Taking the CMOS chip manufacturing process as an example to introduce the chip manufacturing process.The chip manufacturing process involves the repeated use of the main manufacturing processes mentioned above. First, the chip layout (design) is made into a set of multiple photomasks in a certain order (as shown in Figure 3). Second, according to the corresponding photomask pattern, “doping” is performed on the wafer substrate to alter the semiconductor conductivity in certain areas. Next, layers of patterned dielectric thin films (including oxide layer, polysilicon gate layer, passivation layer, metal interconnect layer, etc.) are created on the wafer substrate according to the photomask pattern. For each layer, the dielectric thin film is “grown” on the underlying layer, then the photomask pattern is transferred to this dielectric thin film using photolithography, followed by “etching” to create the pattern of this material layer. The layered patterned dielectric thin films (with specific thicknesses, see the diagram below c) are stacked on the wafer substrate according to the chip design requirements, constituting all transistors and interconnections of all chips on the wafer. After completing all the process steps of planar processing on the wafer, all chips will be simultaneously manufactured, awaiting subsequent cutting, packaging, and testing.

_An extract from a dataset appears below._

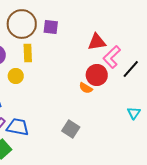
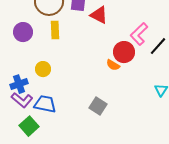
red triangle: (97, 42) -> (99, 15), moved, turned 36
yellow circle: (16, 76) -> (43, 69), moved

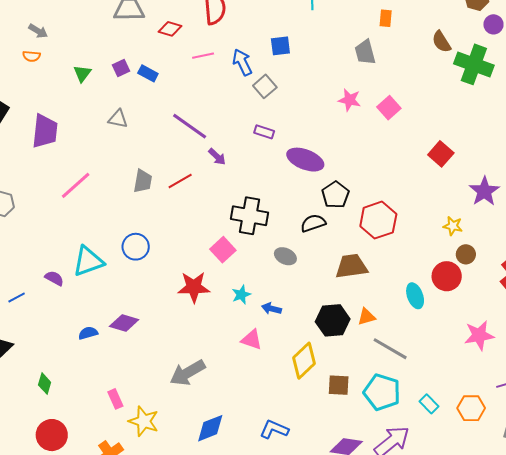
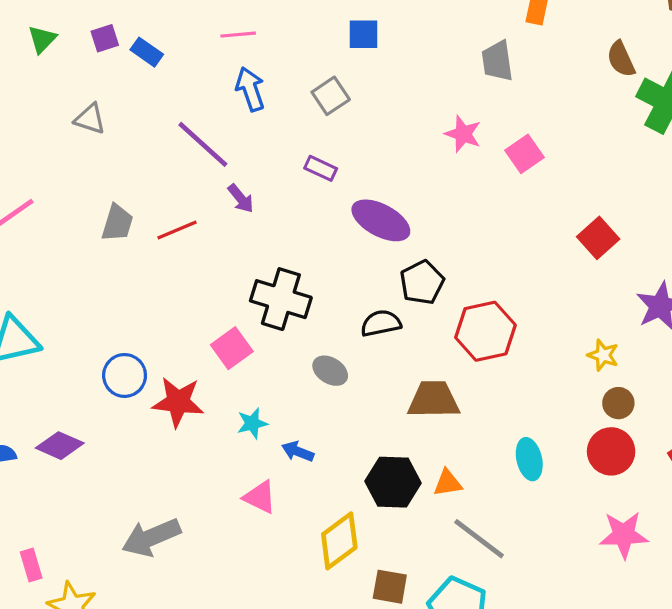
blue arrow: (242, 62) -> (250, 89), moved
blue circle: (136, 247) -> (125, 375), moved
red circle: (447, 276) -> (611, 451), moved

An Overview of Chip Manufacturing

Figure 3. Chip layout, photomask, and the stacking of dielectric thin films on the chip

to form a circuit diagram (part of the chip, structure of a transistor)

4. Chip Manufacturing Precision

Currently, only TSMC, Samsung, and Intel are competing in the global market for wafer foundries at 10nm and more advanced chip processes. TSMC and Samsung are in competition at 7nm, 5nm, and even 3nm, while China’s largest and most advanced foundry, SMIC, has achieved breakthroughs in 14nm technology.

How precise are advanced chip manufacturing processes? Taking the 7nm process as an example, it can create over 6000 circuit connections on a silicon wafer the size of a hair’s cross-section, and integrate over 100 million transistors and their circuit connections on a square millimeter silicon wafer (half the size of a sesame seed).

An Overview of Chip Manufacturing

Figure 4. A $120 million EUV lithography machine

Advanced and precise chip manufacturing requires even more sophisticated manufacturing equipment. For instance, each EUV lithography machine, valued at over $120 million, is essential for 7nm and more advanced process technologies. Advanced foundries require massive capital investments each year; for instance, the three major chip foundries each have annual capital expenditures of $10-20 billion, with TSMC’s investment reaching $15-16 billion in 2020, a record high since its establishment. The chip manufacturing industry belongs to high-end processing manufacturing, reliant on upstream orders, and is a capital-intensive, technology-intensive industry with generally low operational volatility but requires continuous investment in new equipment, making explosive growth difficult.